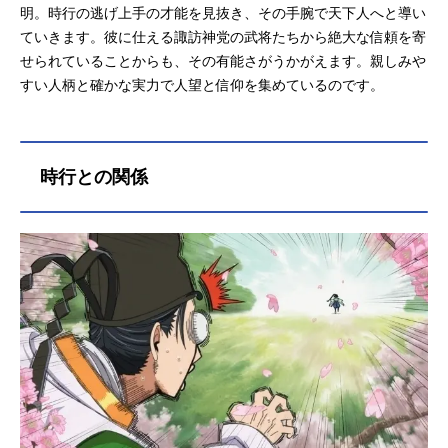
明。時行の逃げ上手の才能を見抜き、その手腕で天下人へと導い
ていきます。彼に仕える諏訪神党の武将たちから絶大な信頼を寄
せられていることからも、その有能さがうかがえます。親しみや
すい人柄と確かな実力で人望と信仰を集めているのです。
時行との関係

> [What you will do]: Keep every word of the lines above unchanged in the copy, and omit the pictures.

> [Answer to the problem]:
明。時行の逃げ上手の才能を見抜き、その手腕で天下人へと導い
ていきます。彼に仕える諏訪神党の武将たちから絶大な信頼を寄
せられていることからも、その有能さがうかがえます。親しみや
すい人柄と確かな実力で人望と信仰を集めているのです。
時行との関係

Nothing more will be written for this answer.